Some Final Reflections

Urban development in most of Africa’s cities is marked by the lack of comprehensive state welfare mechanisms, a paucity in public services, and uncertain infrastructure capacity. As a result, people rely on their own skill and resources to make a living, create a safety net, and organise the provision of services and infrastructure. These do-it-yourself initiatives require not only practical know how, but also political savvy. For example, to organise services amidst the competing demands and interests of more powerful and wealthier urban residents often results in poorer residents’ investments in housing and trade destroyed to pave way for high-end developments. In some cases, such actions have produced political mobilisation around squatter rights, housing security, and more wide-ranging debates related to inclusion and urban citizenship. Even in better-resourced cities, such as those found in Nordic countries specifically, and countries in the global North more generally, a compendium of reduced employee rights, austerity policies, and privatisations in public services has catalysed unevenness in urban development, creating precarious living situations for some sectors of the urban population.
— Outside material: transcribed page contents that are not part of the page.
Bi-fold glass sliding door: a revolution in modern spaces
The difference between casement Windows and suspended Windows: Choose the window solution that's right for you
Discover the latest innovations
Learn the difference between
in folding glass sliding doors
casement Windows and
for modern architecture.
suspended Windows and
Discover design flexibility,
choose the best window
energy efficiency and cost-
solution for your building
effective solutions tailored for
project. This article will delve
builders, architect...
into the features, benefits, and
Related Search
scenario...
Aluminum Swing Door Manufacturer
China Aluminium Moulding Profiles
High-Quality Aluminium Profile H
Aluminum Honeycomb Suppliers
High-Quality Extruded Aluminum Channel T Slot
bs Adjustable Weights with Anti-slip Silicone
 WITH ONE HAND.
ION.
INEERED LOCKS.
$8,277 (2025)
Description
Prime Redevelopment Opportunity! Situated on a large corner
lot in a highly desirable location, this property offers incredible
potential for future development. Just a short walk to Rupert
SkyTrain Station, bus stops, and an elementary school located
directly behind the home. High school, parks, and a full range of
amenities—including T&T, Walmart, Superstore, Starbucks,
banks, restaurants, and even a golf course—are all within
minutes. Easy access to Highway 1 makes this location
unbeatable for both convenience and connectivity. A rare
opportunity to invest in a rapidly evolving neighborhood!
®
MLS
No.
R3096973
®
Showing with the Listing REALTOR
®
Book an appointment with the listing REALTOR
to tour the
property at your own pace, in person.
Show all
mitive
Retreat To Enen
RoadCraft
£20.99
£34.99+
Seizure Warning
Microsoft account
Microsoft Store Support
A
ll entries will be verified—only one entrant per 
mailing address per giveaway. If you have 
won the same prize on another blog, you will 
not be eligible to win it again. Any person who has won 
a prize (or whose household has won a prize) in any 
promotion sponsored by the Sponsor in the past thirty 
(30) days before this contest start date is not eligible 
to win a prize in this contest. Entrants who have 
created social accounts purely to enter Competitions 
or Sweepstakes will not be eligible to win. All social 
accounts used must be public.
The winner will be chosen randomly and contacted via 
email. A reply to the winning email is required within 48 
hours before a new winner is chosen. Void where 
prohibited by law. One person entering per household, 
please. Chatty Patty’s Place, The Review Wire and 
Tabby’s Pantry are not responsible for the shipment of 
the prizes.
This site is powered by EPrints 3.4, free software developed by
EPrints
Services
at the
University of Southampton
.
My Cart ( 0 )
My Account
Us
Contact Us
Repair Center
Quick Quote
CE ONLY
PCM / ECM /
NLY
Residents and municipalities are thus innovating new forms of civil engagements, governance, and planning to best respond to this more uncertain socio-economic environment. At the same time, events that occur beyond specific locations also affect urban development, as cities and their peripheries are host to persons fleeing war, economic crisis, and environmental disasters. These movements have a tangible impact not just on existing infrastructures, but also on political discourses of belonging, community, and citizenship. New kinds of policy responses and political engagements from civil society actors are required.

City developers, planners, and managers must necessarily grapple with these issues and do-it-yourself initiatives, which often leads to incremental processes of negotiation and participation in the planning and administration of such situations (Metsola, 2018). However, the practice of city planning and sustainable development is not neutral and remains entangled in networks of influence and economic motivations (Campbell, 1996). Under current regimes of global capitalism and urban development, sustainability as both an idea and a complex of infrastructures is often not evenly distributed, equally accessible, or uniformly understood. The fact that planner- or developer-led interventions are contested highlights the fact that sustainable urbanism is not just a technocratic option, but one that is inherently political and politicising. Thus, urban practitioners’ engagement has significant political implications, which are not always recognised or accounted for, and which affect diverse urban populations and actors in several ways.
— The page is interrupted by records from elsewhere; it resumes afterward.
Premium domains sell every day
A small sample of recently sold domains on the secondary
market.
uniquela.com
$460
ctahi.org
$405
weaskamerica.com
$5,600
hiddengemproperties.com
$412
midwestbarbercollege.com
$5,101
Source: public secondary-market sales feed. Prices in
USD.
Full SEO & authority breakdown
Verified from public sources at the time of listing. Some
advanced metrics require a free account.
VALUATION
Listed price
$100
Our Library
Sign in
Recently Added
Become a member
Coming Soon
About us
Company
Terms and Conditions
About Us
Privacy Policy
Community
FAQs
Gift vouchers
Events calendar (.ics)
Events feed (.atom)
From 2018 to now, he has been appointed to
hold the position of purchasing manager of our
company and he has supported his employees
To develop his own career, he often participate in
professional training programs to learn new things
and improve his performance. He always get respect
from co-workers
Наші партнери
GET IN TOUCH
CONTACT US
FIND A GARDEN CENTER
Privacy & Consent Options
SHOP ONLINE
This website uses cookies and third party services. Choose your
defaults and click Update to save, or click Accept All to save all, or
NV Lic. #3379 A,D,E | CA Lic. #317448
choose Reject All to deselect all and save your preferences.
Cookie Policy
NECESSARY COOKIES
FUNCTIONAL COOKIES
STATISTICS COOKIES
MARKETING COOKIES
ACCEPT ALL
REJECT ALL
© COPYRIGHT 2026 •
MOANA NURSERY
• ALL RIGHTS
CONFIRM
This points to, as Heyman (2004) noted, the need for social scientists to explore the “lives” of bureaucratic systems. To this end, as the authors in this collection have done, it requires mapping the organisational structures of the various bureaucracies—both formal and informal. We must therefore address their decision-making processes, the role of the various actors who shape everyday governance in the city, and the micro and macro processes that drive infrastructural developments, especially as they pertain to sustainability and climate action.

The collection, lastly, illuminates the gap between the state and community action in addressing climate risks. Building on a call to action originally proposed by the planner Gilbert Siame (2018), the essays in the Special Issue make the case that in highly unequal settings, bridging the gap between local efforts and municipal and state bodies requires all actors to engage in processes of co-production.